#### What you have to do
Only the text carries over: repeat the records exactly and drop the images.

#### Data for this task
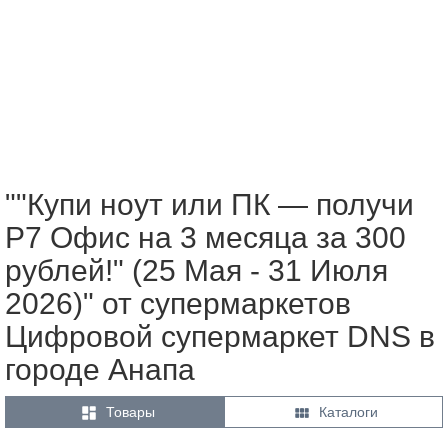
""Купи ноут или ПК — получи
Р7 Офис на 3 месяца за 300
рублей!" (25 Мая - 31 Июля
2026)" от супермаркетов
Цифровой супермаркет DNS в
городе Анапа


Товары
Каталоги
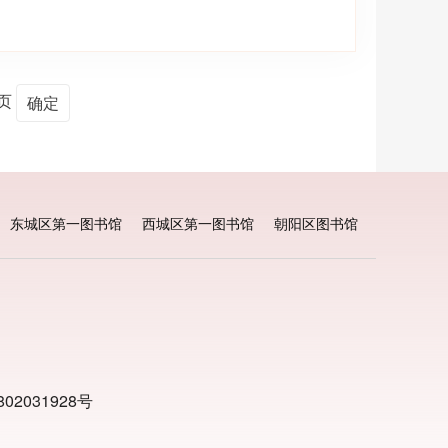
页
东城区第一图书馆
西城区第一图书馆
朝阳区图书馆
02031928号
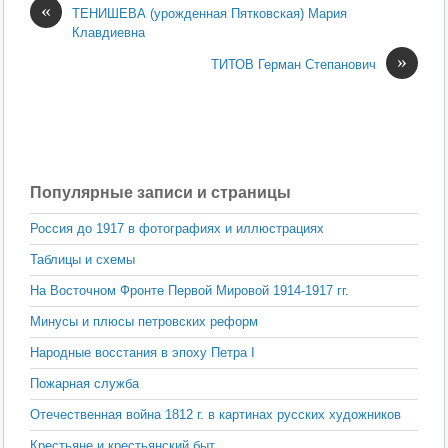
«
ТЕНИШЕВА (урожденная Пятковская) Мария
Клавдиевна
»
ТИТОВ Герман Степанович
Популярные записи и страницы
Россия до 1917 в фотографиях и иллюстрациях
Таблицы и схемы
На Восточном Фронте Первой Мировой 1914-1917 гг.
Минусы и плюсы петровских реформ
Народные восстания в эпоху Петра I
Пожарная служба
Отечественная война 1812 г. в картинах русских художников
Крестьяне и крестьянский быт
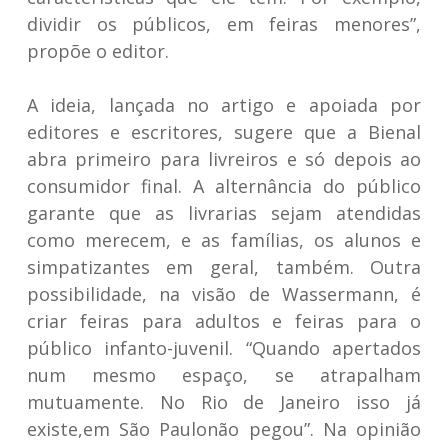
dividir os públicos, em feiras menores”,
propõe o editor.
A ideia, lançada no artigo e apoiada por
editores e escritores, sugere que a Bienal
abra primeiro para livreiros e só depois ao
consumidor final. A alternância do público
garante que as livrarias sejam atendidas
como merecem, e as famílias, os alunos e
simpatizantes em geral, também. Outra
possibilidade, na visão de Wassermann, é
criar feiras para adultos e feiras para o
público infanto-juvenil. “Quando apertados
num mesmo espaço, se atrapalham
mutuamente. No Rio de Janeiro isso já
existe,em São Paulonão pegou”. Na opinião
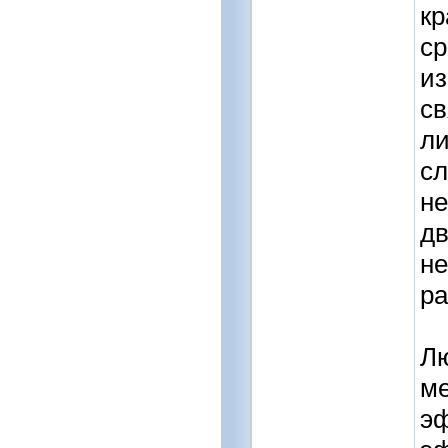
кр
ср
из
св
ли
сл
не
дв
не
ра
Лю
м
эф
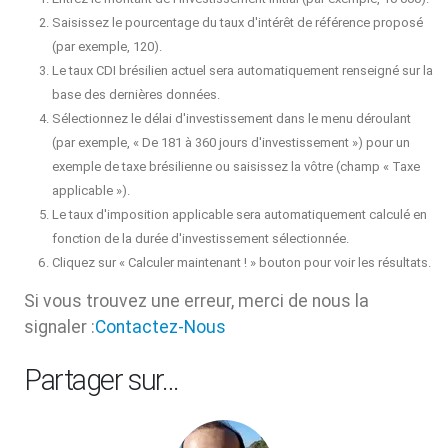
Saisissez le pourcentage du taux d'intérêt de référence proposé
(par exemple, 120).
Le taux CDI brésilien actuel sera automatiquement renseigné sur la
base des dernières données.
Sélectionnez le délai d'investissement dans le menu déroulant
(par exemple, « De 181 à 360 jours d'investissement ») pour un
exemple de taxe brésilienne ou saisissez la vôtre (champ « Taxe
applicable »).
Le taux d'imposition applicable sera automatiquement calculé en
fonction de la durée d'investissement sélectionnée.
Cliquez sur « Calculer maintenant ! » bouton pour voir les résultats.
Si vous trouvez une erreur, merci de nous la
signaler :
Contactez-Nous
Partager sur…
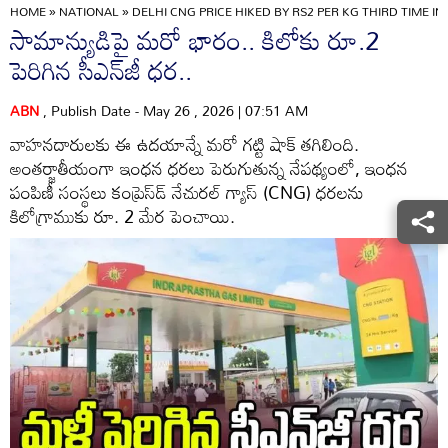
HOME
»
NATIONAL
»
DELHI CNG PRICE HIKED BY RS2 PER KG THIRD TIME IN
సామాన్యుడిపై మరో భారం.. కిలోకు రూ.2
పెరిగిన సీఎన్‌జీ ధర..
ABN
, Publish Date - May 26 , 2026 | 07:51 AM
వాహనదారులకు ఈ ఉదయాన్నే మరో గట్టి షాక్ తగిలింది.
అంతర్జాతీయంగా ఇంధన ధరలు పెరుగుతున్న నేపథ్యంలో, ఇంధన
పంపిణీ సంస్థలు కంప్రెస్‌డ్ నేచురల్ గ్యాస్ (CNG) ధరలను
కిలోగ్రాముకు రూ. 2 మేర పెంచాయి.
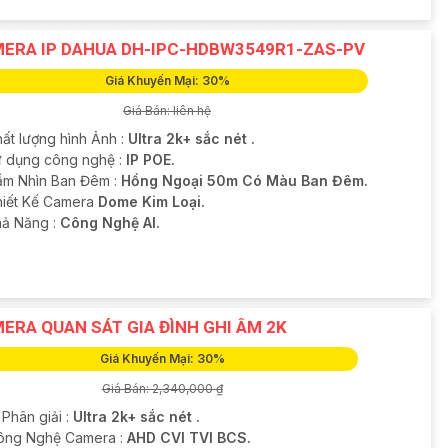
ERA IP DAHUA DH-IPC-HDBW3549R1-ZAS-PV
Giá Khuyến Mại: 30%
Giá Bán: liên hệ
hất lượng hình Ảnh :
Ultra 2k+ sắc nét .
ử dụng công nghệ :
IP POE.
ầm Nhìn Ban Đêm :
Hồng Ngoại 50m Có Màu Ban Đêm.
hiết Kế Camera
Dome Kim Loại.
hả Năng :
Công Nghệ AI.
ERA QUAN SÁT GIA ĐÌNH GHI ÂM 2K
Giá Khuyến Mại: 30%
Giá Bán: 2,340,000 ₫
 Phân giải :
Ultra 2k+ sắc nét .
Công Nghệ Camera :
AHD CVI TVI BCS.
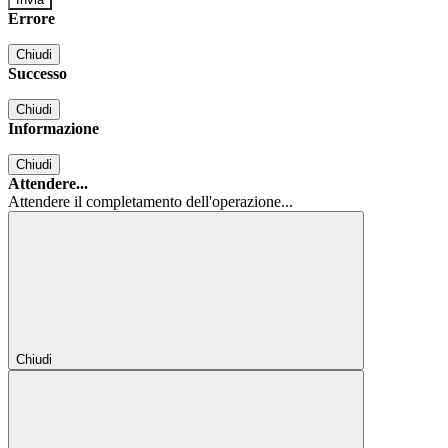
Errore
Chiudi
Successo
Chiudi
Informazione
Chiudi
Attendere...
Attendere il completamento dell'operazione...
Chiudi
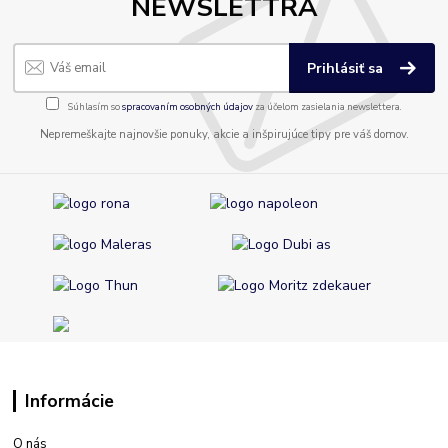
NEWSLETTRA
Prihlásiť sa
Súhlasím so
spracovaním osobných údajov
za účelom zasielania newslettera.
Nepremeškajte najnovšie ponuky, akcie a inšpirujúce tipy pre váš domov.
Informácie
O nás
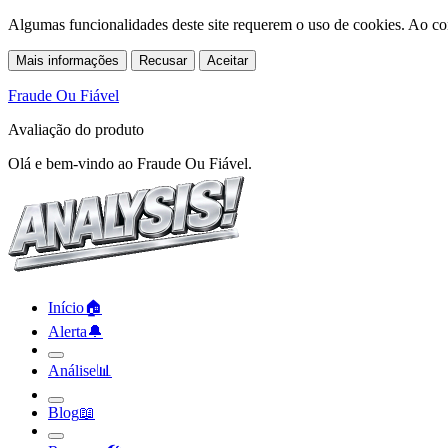
Algumas funcionalidades deste site requerem o uso de cookies. Ao co
Mais informações
Recusar
Aceitar
Fraude Ou Fiável
Avaliação do produto
Olá e bem-vindo ao Fraude Ou Fiável.
Início
🏠︎
Alerta
🔔︎
Análise
📊︎
Blog
📖︎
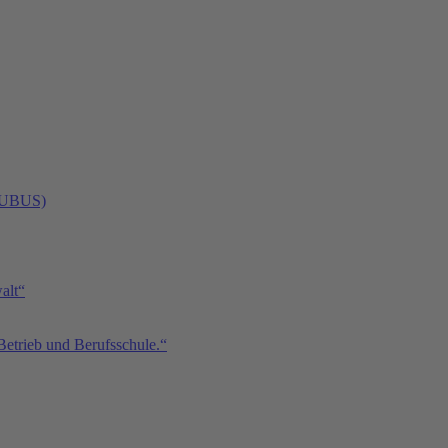
 (UBUS)
alt“
Betrieb und Berufsschule.“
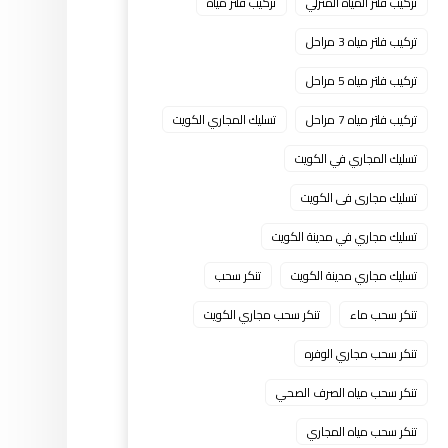
تركيب فلتر المياه المنزلي
تركيب فلتر مياه
تركيب فلتر مياه 3 مراحل
تركيب فلتر مياه 5 مراحل
تركيب فلتر مياه 7 مراحل
تسليك المجاري الكويت
تسليك المجاري في الكويت
تسليك مجارى فى الكويت
تسليك مجاري في مدينة الكويت
تسليك مجاري مدينة الكويت
تنكر سحب
تنكر سحب ماء
تنكر سحب مجاري الكويت
تنكر سحب مجاري الوفره
تنكر سحب مياه الصرف الصحي
تنكر سحب مياه المجاري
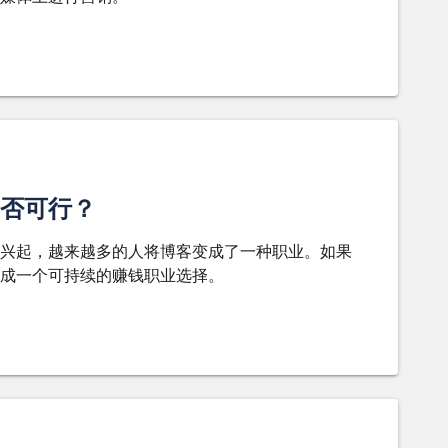
否可行？
兴起，越来越多的人将博客变成了一种职业。如果
成一个可持续的赚钱职业选择。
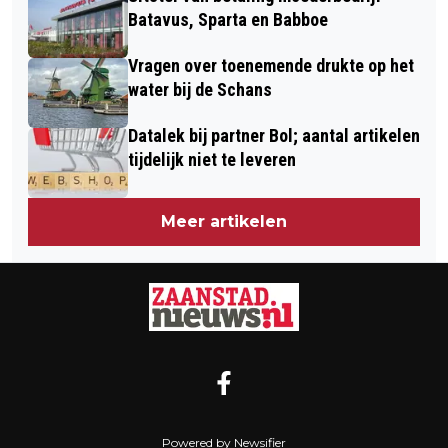
Batavus, Sparta en Babboe
Vragen over toenemende drukte op het
water bij de Schans
Datalek bij partner Bol; aantal artikelen
tijdelijk niet te leveren
Meer artikelen
Powered by Newsifier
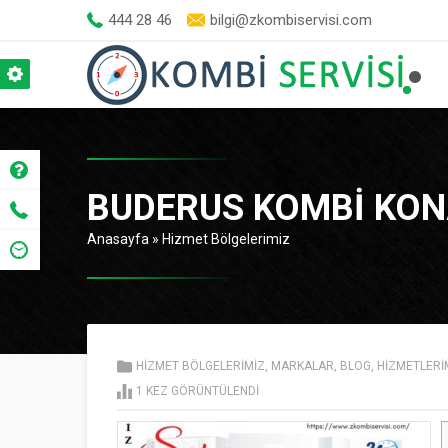
444 28 46
bilgi@zkombiservisi.com
BUDERUS KOMBI KONA
Anasayfa
»
Hizmet Bölgelerimiz
HIZMET BÖLGELERIMIZ
,
MARKALAR
,
BLOG
,
HIZMETLERI
1
KEZ GÖRÜNTÜLENDI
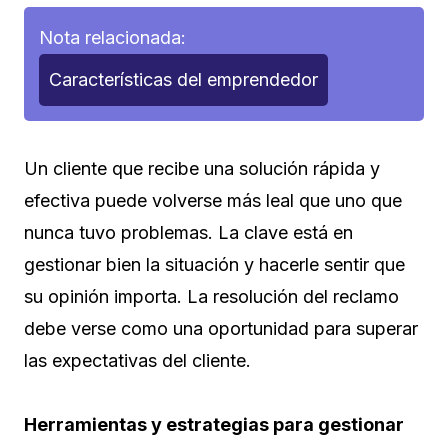
Nota relacionada:
Características del emprendedor
Un cliente que recibe una solución rápida y
efectiva puede volverse más leal que uno que
nunca tuvo problemas. La clave está en
gestionar bien la situación y hacerle sentir que
su opinión importa. La resolución del reclamo
debe verse como una oportunidad para superar
las expectativas del cliente.
Herramientas y estrategias para gestionar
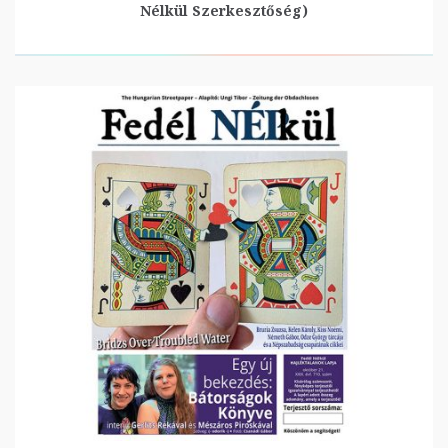
Nélkül Szerkesztőség)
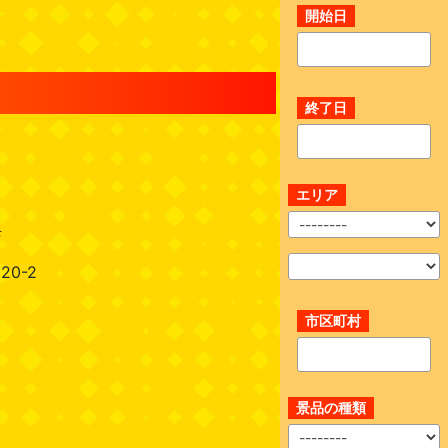
開始日
終了日
エリア
店
0-2
市区町村
景品の種類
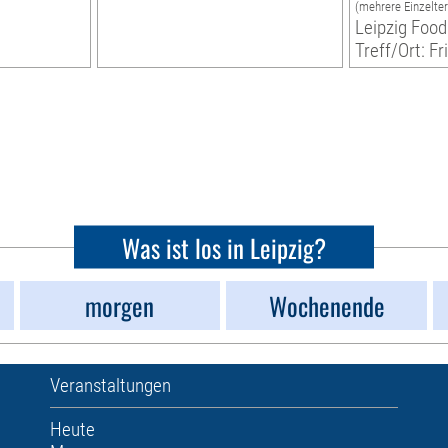
(mehrere Einzelte
Leipzig Food
Treff/Ort: Fr
Was ist los in Leipzig?
morgen
Wochenende
Veranstaltungen
Heute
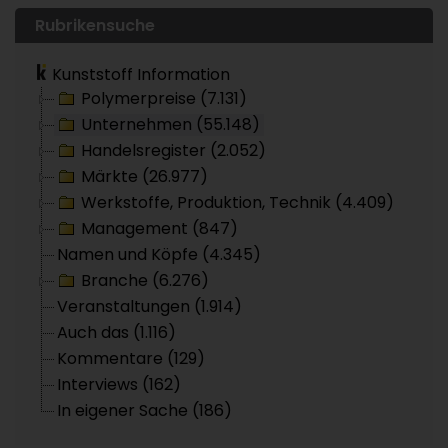
Rubrikensuche
Kunststoff Information
Polymerpreise (7.131)
Unternehmen (55.148)
Handelsregister (2.052)
Märkte (26.977)
Werkstoffe, Produktion, Technik (4.409)
Management (847)
Namen und Köpfe (4.345)
Branche (6.276)
Veranstaltungen (1.914)
Auch das (1.116)
Kommentare (129)
Interviews (162)
In eigener Sache (186)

#### Response to the task
""Купи ноут или ПК — получи
Р7 Офис на 3 месяца за 300
рублей!" (25 Мая - 31 Июля
2026)" от супермаркетов
Цифровой супермаркет DNS в
городе Анапа


Товары
Каталоги
页
东城区第一图书馆
西城区第一图书馆
朝阳区图书馆
02031928号
«
ТЕНИШЕВА (урожденная Пятковская) Мария
Клавдиевна
»
ТИТОВ Герман Степанович
Популярные записи и страницы
Россия до 1917 в фотографиях и иллюстрациях
Таблицы и схемы
На Восточном Фронте Первой Мировой 1914-1917 гг.
Минусы и плюсы петровских реформ
Народные восстания в эпоху Петра I
Пожарная служба
Отечественная война 1812 г. в картинах русских художников
Крестьяне и крестьянский быт
dividir os públicos, em feiras menores”,
propõe o editor.
A ideia, lançada no artigo e apoiada por
editores e escritores, sugere que a Bienal
abra primeiro para livreiros e só depois ao
consumidor final. A alternância do público
garante que as livrarias sejam atendidas
como merecem, e as famílias, os alunos e
simpatizantes em geral, também. Outra
possibilidade, na visão de Wassermann, é
criar feiras para adultos e feiras para o
público infanto-juvenil. “Quando apertados
num mesmo espaço, se atrapalham
mutuamente. No Rio de Janeiro isso já
existe,em São Paulonão pegou”. Na opinião
кр
ср
из
св
ли
сл
не
дв
не
ра
Лю
м
эф
Saisissez le pourcentage du taux d'intérêt de référence proposé
(par exemple, 120).
Le taux CDI brésilien actuel sera automatiquement renseigné sur la
base des dernières données.
Sélectionnez le délai d'investissement dans le menu déroulant
(par exemple, « De 181 à 360 jours d'investissement ») pour un
exemple de taxe brésilienne ou saisissez la vôtre (champ « Taxe
applicable »).
Le taux d'imposition applicable sera automatiquement calculé en
fonction de la durée d'investissement sélectionnée.
Cliquez sur « Calculer maintenant ! » bouton pour voir les résultats.
Si vous trouvez une erreur, merci de nous la
signaler :
Contactez-Nous
Partager sur…
HOME
»
NATIONAL
»
DELHI CNG PRICE HIKED BY RS2 PER KG THIRD TIME IN
సామాన్యుడిపై మరో భారం.. కిలోకు రూ.2
పెరిగిన సీఎన్‌జీ ధర..
ABN
, Publish Date - May 26 , 2026 | 07:51 AM
వాహనదారులకు ఈ ఉదయాన్నే మరో గట్టి షాక్ తగిలింది.
అంతర్జాతీయంగా ఇంధన ధరలు పెరుగుతున్న నేపథ్యంలో, ఇంధన
పంపిణీ సంస్థలు కంప్రెస్‌డ్ నేచురల్ గ్యాస్ (CNG) ధరలను
కిలోగ్రాముకు రూ. 2 మేర పెంచాయి.
ERA IP DAHUA DH-IPC-HDBW3549R1-ZAS-PV
Giá Khuyến Mại: 30%
Giá Bán: liên hệ
hất lượng hình Ảnh :
Ultra 2k+ sắc nét .
ử dụng công nghệ :
IP POE.
ầm Nhìn Ban Đêm :
Hồng Ngoại 50m Có Màu Ban Đêm.
hiết Kế Camera
Dome Kim Loại.
hả Năng :
Công Nghệ AI.
ERA QUAN SÁT GIA ĐÌNH GHI ÂM 2K
Giá Khuyến Mại: 30%
Giá Bán: 2,340,000 ₫
 Phân giải :
Ultra 2k+ sắc nét .
Công Nghệ Camera :
AHD CVI TVI BCS.
Errore
Chiudi
Successo
Chiudi
Informazione
Chiudi
Attendere...
Attendere il completamento dell'operazione...
Chiudi
NEWSLETTRA
Prihlásiť sa
Súhlasím so
spracovaním osobných údajov
za účelom zasielania newslettera.
Nepremeškajte najnovšie ponuky, akcie a inšpirujúce tipy pre váš domov.
Informácie
O nás
Algumas funcionalidades deste site requerem o uso de cookies. Ao co
Mais informações
Recusar
Aceitar
Fraude Ou Fiável
Avaliação do produto
Olá e bem-vindo ao Fraude Ou Fiável.
Início
🏠︎
Alerta
🔔︎
Análise
📊︎
Blog
📖︎
 (UBUS)
alt“
Betrieb und Berufsschule.“
تركيب فلتر المياه المنزلي
تركيب فلتر مياه
تركيب فلتر مياه 3 مراحل
تركيب فلتر مياه 5 مراحل
تركيب فلتر مياه 7 مراحل
تسليك المجاري الكويت
تسليك المجاري في الكويت
تسليك مجارى فى الكويت
تسليك مجاري في مدينة الكويت
تسليك مجاري مدينة الكويت
تنكر سحب
تنكر سحب ماء
تنكر سحب مجاري الكويت
تنكر سحب مجاري الوفره
تنكر سحب مياه الصرف الصحي
تنكر سحب مياه المجاري
否可行？
兴起，越来越多的人将博客变成了一种职业。如果
成一个可持续的赚钱职业选择。
Batavus, Sparta en Babboe
Vragen over toenemende drukte op het
water bij de Schans
Datalek bij partner Bol; aantal artikelen
tijdelijk niet te leveren
Meer artikelen
Powered by Newsifier
444 28 46
bilgi@zkombiservisi.com
BUDERUS KOMBI KONA
Anasayfa
»
Hizmet Bölgelerimiz
HIZMET BÖLGELERIMIZ
,
MARKALAR
,
BLOG
,
HIZMETLERI
1
KEZ GÖRÜNTÜLENDI
Nota relacionada:
Características del emprendedor
Un cliente que recibe una solución rápida y
efectiva puede volverse más leal que uno que
nunca tuvo problemas. La clave está en
gestionar bien la situación y hacerle sentir que
su opinión importa. La resolución del reclamo
debe verse como una oportunidad para superar
las expectativas del cliente.
Herramientas y estrategias para gestionar
Nélkül Szerkesztőség)
開始日
終了日
エリア
店
0-2
市区町村
景品の種類
(mehrere Einzelte
Leipzig Food
Treff/Ort: Fr
Was ist los in Leipzig?
morgen
Wochenende
Veranstaltungen
Heute
Rubrikensuche
Kunststoff Information
Polymerpreise (7.131)
Unternehmen (55.148)
Handelsregister (2.052)
Märkte (26.977)
Werkstoffe, Produktion, Technik (4.409)
Management (847)
Namen und Köpfe (4.345)
Branche (6.276)
Veranstaltungen (1.914)
Auch das (1.116)
Kommentare (129)
Interviews (162)
In eigener Sache (186)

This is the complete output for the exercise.